Accessory or supplemental exercises are the smaller exercises that we do after our main lifts and jumps…
For example, after warmups we start with our main exercise of the day.. On Max Effort lower body day we might do a squat or deadlift variation, then jumps, then supplemental work.
The supplemental work plays a major role in the overall training process and it typically gets neglected…
The role of the supplemental lifts is to build weaknesses that are found when performing the heavy main lifts or weaknesses that are spotted sprinting, jumping, or playing a particular sport. Usually the weaknesses that are found running, jumping, or competing will manifest themselves when attempting a maximum effort lift.
For example, we may find that an athlete has weak hamstrings so we will attack the hamstrings first during the accessory period of the session and then fill in with the rest of the work from there (abs, back, etc). Typically, we will not use a barbell for accessories as we are looking for higher volume on these exercises and I don’t believe in using barbells for high volume (sets x reps) training… it becomes dangerous to use barbells to fatigue the muscles in that manner. Instead we use machines, bodyweight, dumbells, kettbells, sleds, etc.

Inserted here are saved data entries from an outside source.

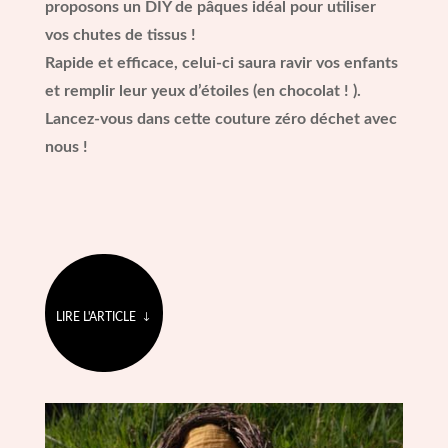
proposons un DIY de pâques idéal pour utiliser
vos chutes de tissus !
Rapide et efficace, celui-ci saura ravir vos enfants
et remplir leur yeux d’étoiles (en chocolat ! ).
Lancez-vous dans cette couture zéro déchet avec
nous !
LIRE L'ARTICLE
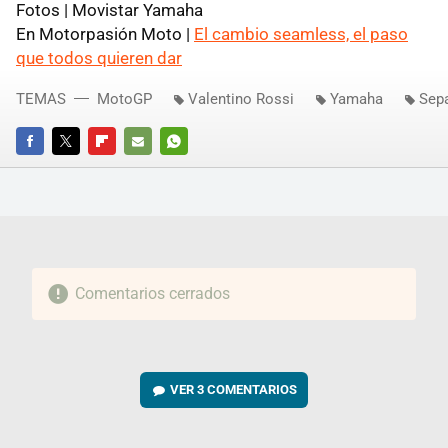
Fotos | Movistar Yamaha
En Motorpasión Moto |
El cambio seamless, el paso
que todos quieren dar
TEMAS
MotoGP
Valentino Rossi
Yamaha
Sep
FACEBOOK
TWITTER
FLIPBOARD
E-
WHATSAPP
MAIL
Comentarios cerrados
VER
3 COMENTARIOS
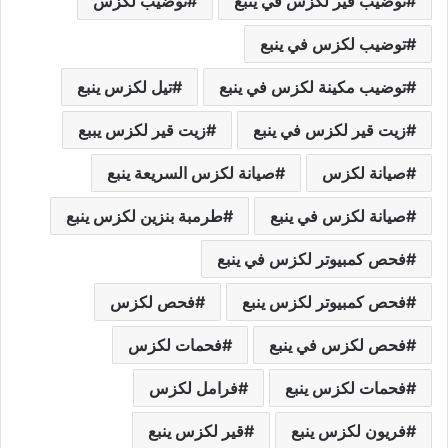
توضيب قير لكزس في ينبع
توضيب لكزس
توضيب لكزس في ينبع
توضيب مكينة لكزس في ينبع
تيل لكزس ينبع
زيت قير لكزس في ينبع
زيت قير لكزس يببع
صيانة لكزس
صيانة لكزس السريعة ينبع
صيانة لكزس في ينبع
طرمبة بنزين لكزس ينبع
فحص كمبيوتر لكزس في ينبع
فحص كمبيوتر لكزس ينبع
فحص لكزس
فحص لكزس في ينبع
فحمات لكزس
فحمات لكزس ينبع
فرامل لكزس
فريون لكزس ينبع
قير لكزس ينبع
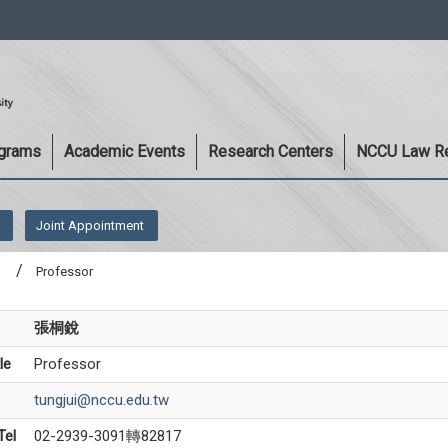
:::
ograms
Academic Events
Research Centers
NCCU Law R
Joint Appointment
Professor
張桐銳
le
Professor
tungjui@nccu.edu.tw
Tel
02-2939-3091轉82817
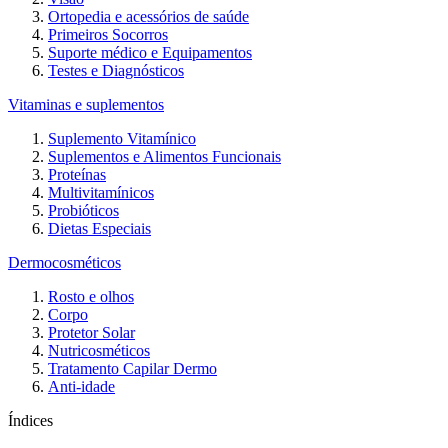
Ortopedia e acessórios de saúde
Primeiros Socorros
Suporte médico e Equipamentos
Testes e Diagnósticos
Vitaminas e suplementos
Suplemento Vitamínico
Suplementos e Alimentos Funcionais
Proteínas
Multivitamínicos
Probióticos
Dietas Especiais
Dermocosméticos
Rosto e olhos
Corpo
Protetor Solar
Nutricosméticos
Tratamento Capilar Dermo
Anti-idade
Índices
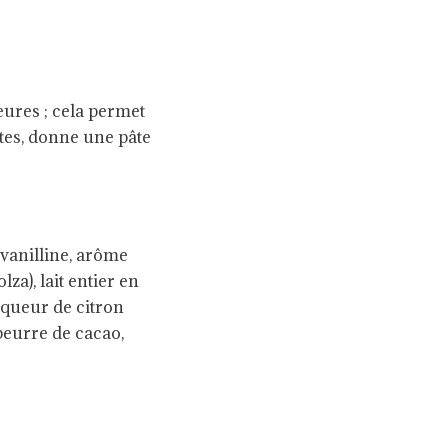
ures ; cela permet
ttes, donne une pâte
 vanilline, arôme
lza), lait entier en
liqueur de citron
 beurre de cacao,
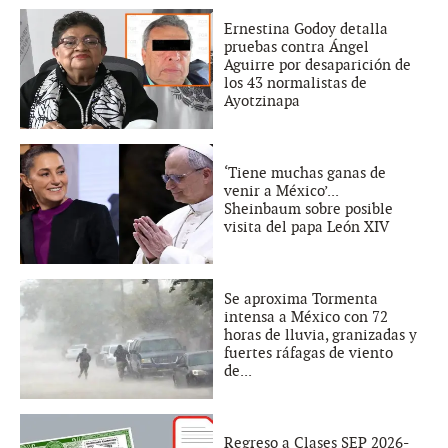
Ernestina Godoy detalla
pruebas contra Ángel
Aguirre por desaparición de
los 43 normalistas de
Ayotzinapa
‘Tiene muchas ganas de
venir a México’...
Sheinbaum sobre posible
visita del papa León XIV
Se aproxima Tormenta
intensa a México con 72
horas de lluvia, granizadas y
fuertes ráfagas de viento
de...
Regreso a Clases SEP 2026-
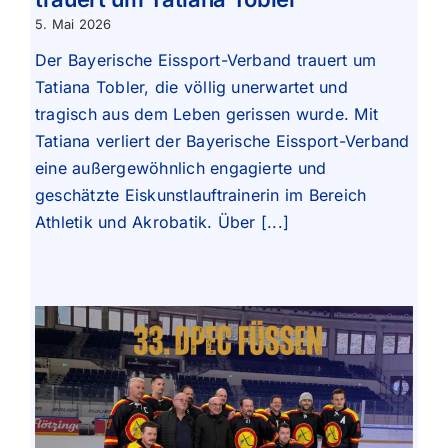
5. Mai 2026
Der Bayerische Eissport-Verband trauert um
Tatiana Tobler, die völlig unerwartet und
tragisch aus dem Leben gerissen wurde. Mit
Tatiana verliert der Bayerische Eissport-Verband
eine außergewöhnlich engagierte und
geschätzte Eiskunstlauftrainerin im Bereich
Athletik und Akrobatik. Über [...]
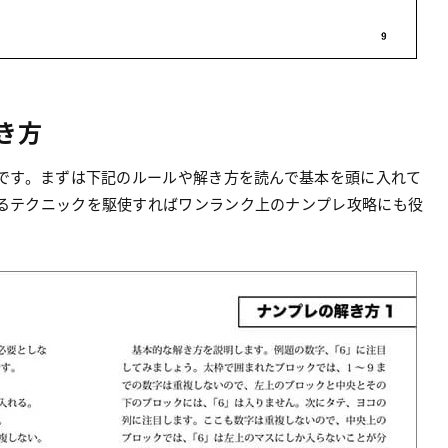
き方
です。まずは下記のルールや解き方を読んで基本を頭に入れて
るテクニックを駆使すればワンランク上のナンプレ攻略にも役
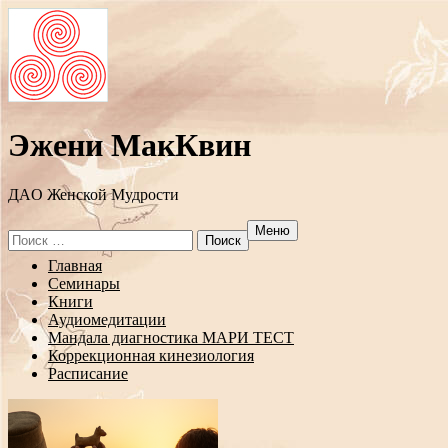
Эжени МакКвин
ДAO Женской Мудрости
Меню
Search
for:
Перейти
Главная
к
Семинары
содержанию
Книги
Аудиомедитации
Мандала диагностика МАРИ ТЕСТ
Коррекционная кинезиология
Расписание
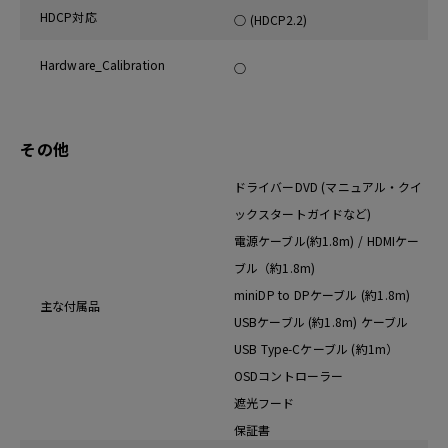
HDCP対応
○ (HDCP2.2)
Hardware_Calibration
○
その他
ドライバーDVD (マニュアル・クイ
ックスタートガイドなど)
電源ケーブル(約1.8m) / HDMIケー
ブル（約1.8m)
miniDP to DPケーブル (約1.8m)
主な付属品
USBケーブル (約1.8m) ケーブル
USB Type-Cケーブル (約1m）
OSDコントローラー
遮光フード
保証書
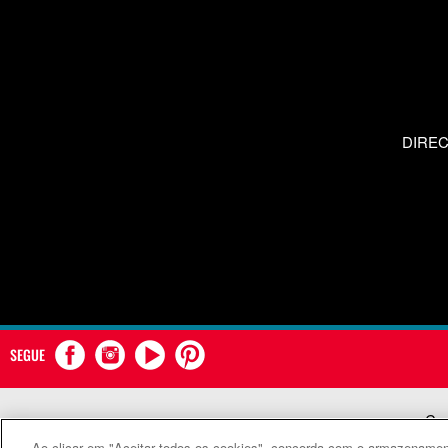
DIRE
SEGUE
Com
Ao clicar em "Aceitar todos os cookies", concorda com o armazenament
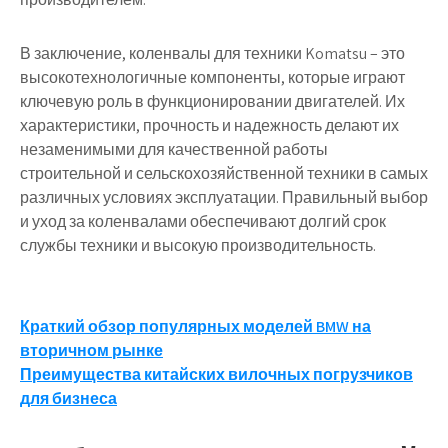
В заключение, коленвалы для техники Komatsu – это
высокотехнологичные компоненты, которые играют
ключевую роль в функционировании двигателей. Их
характеристики, прочность и надежность делают их
незаменимыми для качественной работы
строительной и сельскохозяйственной техники в самых
различных условиях эксплуатации. Правильный выбор
и уход за коленвалами обеспечивают долгий срок
службы техники и высокую производительность.
Навигация
Краткий обзор популярных моделей BMW на
вторичном рынке
по
Преимущества китайских вилочных погрузчиков
записям
для бизнеса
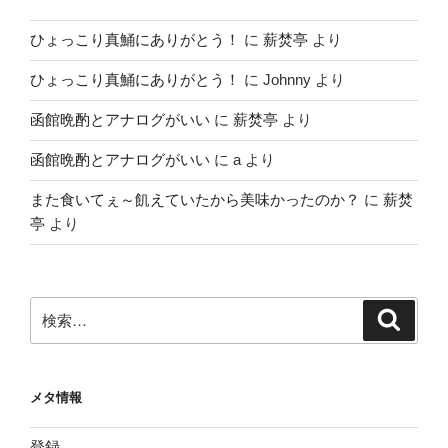
ひょっこり真鯒にありがとう！
に
薪焚亭
より
ひょっこり真鯒にありがとう！
に
Johnny
より
函館晩酌とアナログがいい
に
薪焚亭
より
函館晩酌とアナログがいい
に
a
より
また食いてぇ～飢えていたから美味かったのか？
に
薪焚
亭
より
検
検
索
索:
メタ情報
登録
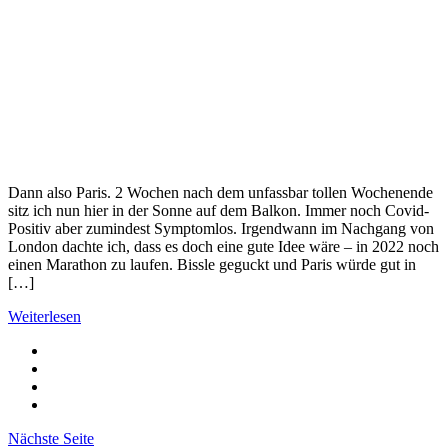
Dann also Paris. 2 Wochen nach dem unfassbar tollen Wochenende
sitz ich nun hier in der Sonne auf dem Balkon. Immer noch Covid-
Positiv aber zumindest Symptomlos. Irgendwann im Nachgang von
London dachte ich, dass es doch eine gute Idee wäre – in 2022 noch
einen Marathon zu laufen. Bissle geguckt und Paris würde gut in
[…]
Weiterlesen
Nächste Seite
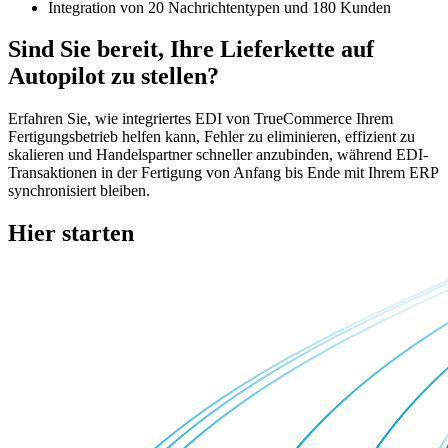
Integration von 20 Nachrichtentypen und 180 Kunden
Sind Sie bereit, Ihre Lieferkette auf
Autopilot zu stellen?
Erfahren Sie, wie integriertes EDI von TrueCommerce Ihrem
Fertigungsbetrieb helfen kann, Fehler zu eliminieren, effizient zu
skalieren und Handelspartner schneller anzubinden, während EDI-
Transaktionen in der Fertigung von Anfang bis Ende mit Ihrem ERP
synchronisiert bleiben.
Hier starten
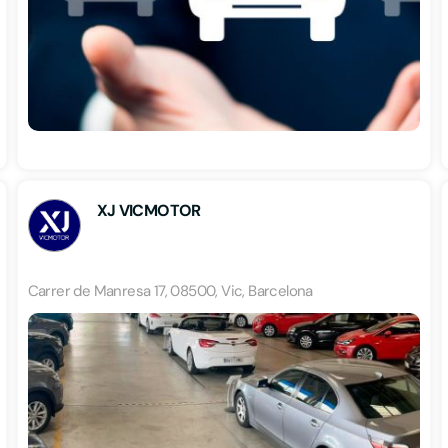
XJ VICMOTOR
Carrer de Manresa 17, 08500, Vic, Barcelona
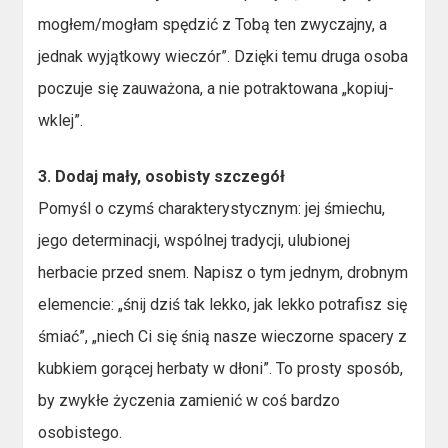
mogłem/mogłam spędzić z Tobą ten zwyczajny, a
jednak wyjątkowy wieczór”. Dzięki temu druga osoba
poczuje się zauważona, a nie potraktowana „kopiuj-
wklej”.
3. Dodaj mały, osobisty szczegół
Pomyśl o czymś charakterystycznym: jej śmiechu,
jego determinacji, wspólnej tradycji, ulubionej
herbacie przed snem. Napisz o tym jednym, drobnym
elemencie: „śnij dziś tak lekko, jak lekko potrafisz się
śmiać”, „niech Ci się śnią nasze wieczorne spacery z
kubkiem gorącej herbaty w dłoni”. To prosty sposób,
by zwykłe życzenia zamienić w coś bardzo
osobistego.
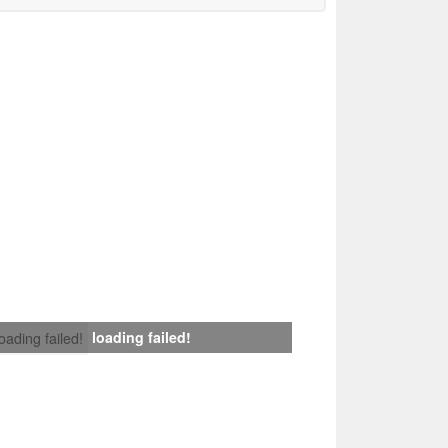
loading failed!
loading failed!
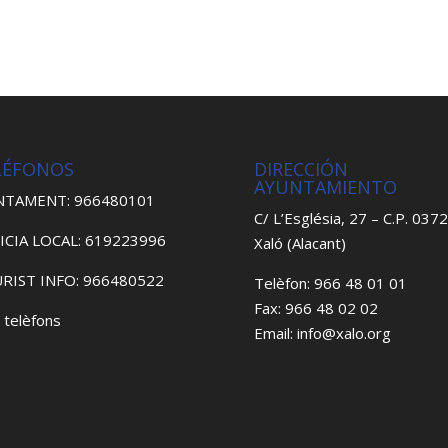
LÉFONOS
DIRECCIÓN
AYUNTAMIENTO
NTAMENT: 966480101
C/ L’Església, 27 – C.P. 037
ICIA LOCAL: 619223996
Xaló (Alacant)
RIST INFO: 966480522
Telèfon: 966 48 01 01
Fax: 966 48 02 02
 telèfons
Email: info@xalo.org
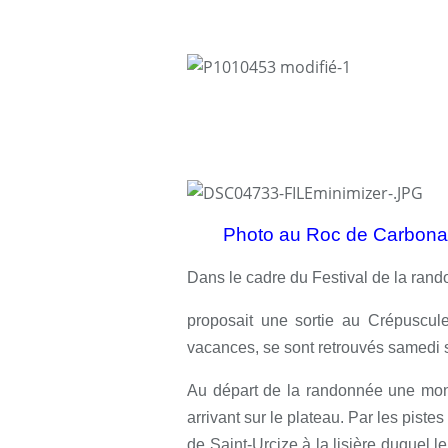
Photo au Roc de Carbon
Dans le cadre du Festival de la rand
proposait une sortie au Crépuscule.
vacances, se sont retrouvés samedi so
Au départ de la randonnée une monté
arrivant sur le plateau. Par les piste
de Saint-Urcize à la lisière duquel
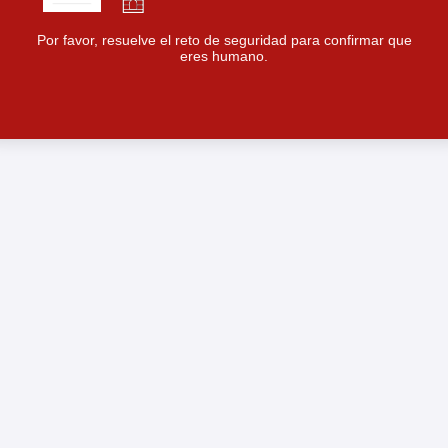
Por favor, resuelve el reto de seguridad para confirmar que
eres humano.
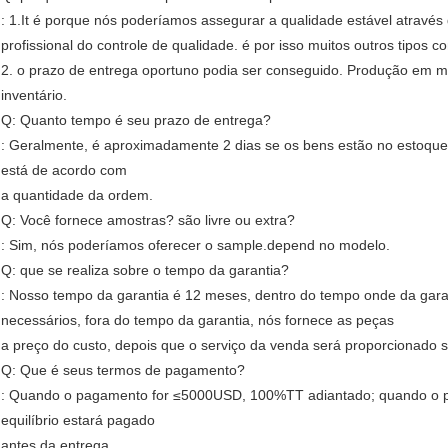
: 1.It é porque nós poderíamos assegurar a qualidade estável através 
profissional do controle de qualidade. é por isso muitos outros tipos
2. o prazo de entrega oportuno podia ser conseguido. Produção em
inventário.
Q: Quanto tempo é seu prazo de entrega?
: Geralmente, é aproximadamente 2 dias se os bens estão no estoque.
está de acordo com
a quantidade da ordem.
Q: Você fornece amostras? são livre ou extra?
: Sim, nós poderíamos oferecer o sample.depend no modelo.
Q: que se realiza sobre o tempo da garantia?
: Nosso tempo da garantia é 12 meses, dentro do tempo onde da garan
necessários, fora do tempo da garantia, nós fornece as peças
a preço do custo, depois que o serviço da venda será proporcionado s
Q: Que é seus termos de pagamento?
: Quando o pagamento for ≤5000USD, 100%TT adiantado; quando o 
equilíbrio estará pagado
antes da entrega.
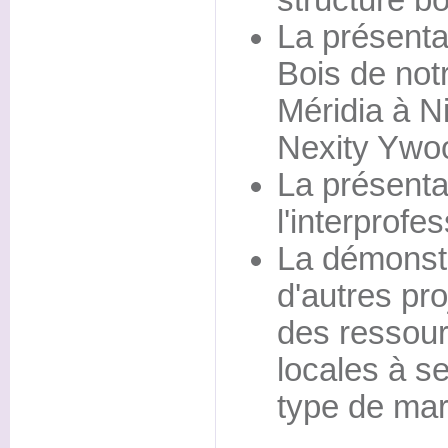
structure bo
La présenta
Bois de not
Méridia à N
Nexity Ywo
La présentat
l'interprofes
La démonstr
d'autres pro
des ressour
locales à se
type de ma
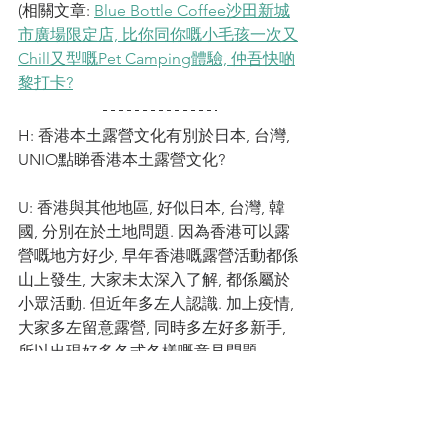
(相關文章: 
Blue Bottle Coffee沙田新城
市廣場限定店, 比你同你嘅小毛孩一次又
Chill又型嘅Pet Camping體驗, 仲吾快啲
黎打卡?
H: 香港本土露營文化有別於日本, 台灣, 
UNIO點睇香港本土露營文化?
U: 香港與其他地區, 好似日本, 台灣, 韓
國, 分別在於土地問題. 因為香港可以露
營嘅地方好少, 早年香港嘅露營活動都係
山上發生, 大家未太深入了解, 都係屬於
小眾活動. 但近年多左人認識. 加上疫情, 
大家多左留意露營, 同時多左好多新手, 
所以出現好多各式各樣嘅意見問題. 
我地未來搞活動嘅其中一個宗旨, 就係希
望帶出正確露營信息. 比大家知道露營時
適合嘅態度同禮儀. 我地相信好嘅信息同
理念, 係需要從大家互相影響.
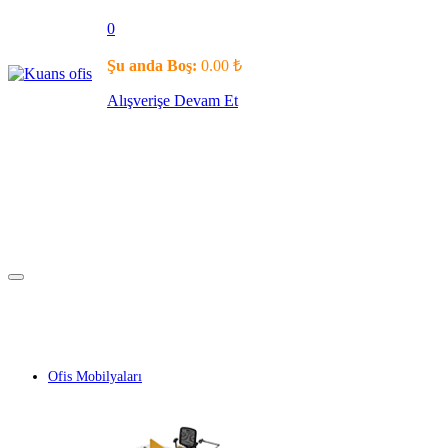
0
Şu anda Boş:
0.00
₺
Alışverişe Devam Et
Ofis Mobilyaları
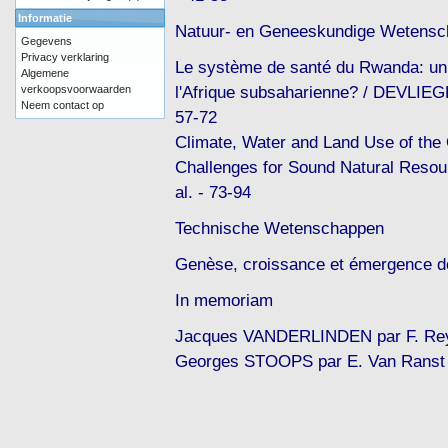
Informatie
Natuur- en Geneeskundige Wetens
Gegevens
Privacy verklaring
Le système de santé du Rwanda: un
Algemene
l'Afrique subsaharienne? / DEVLIEG
verkoopsvoorwaarden
Neem contact op
57-72
Climate, Water and Land Use of the
Challenges for Sound Natural Reso
al. - 73-94
Technische Wetenschappen
Genèse, croissance et émergence de
In memoriam
Jacques VANDERLINDEN par F. Reyn
Georges STOOPS par E. Van Ranst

Now, people usually screw this part of the training process up by either not finding their weaknesses or not pushing up the accessory lifts. For example, lets say our main supplemental lift is dumbelll chest press and we prescribe 5x 8-12 reps…(we always give the kids a range and we want them to learn how to chose weights, and feel when they need to move up or switch exercises)… There are a few ways to push up the accessories:
1- add weight
2- add reps
3- add sets
4- decrease rest
Too many times coaches and kids don’t realize that these accessories need to be pushed up. They will do the same weight for the same reps and sets for 3 or 4 (or more) weeks in a row… basically totally wasting their time!
In general, many times on these smaller exercises reps or sets (volume) needs to be added before adding weight especially with smaller athletes or females.
Another, problem is not switching exercises when progress halts. We rotate our main lifts every session but accessories will stay the same until progress slows. The more advanced a trainee is the more often they need to switch. An athlete new to training can repeat something 6-8 weeks or more in a row and continue to make progress. Somebody with years of training might need to switch every 1-4 weeks. I see a ton in HS weight rooms where the same workout is done for 6 months or more at a time.
This stuff may seem like it’s not a big deal but it’s these small things that add up to athletes making huge progress in a short time.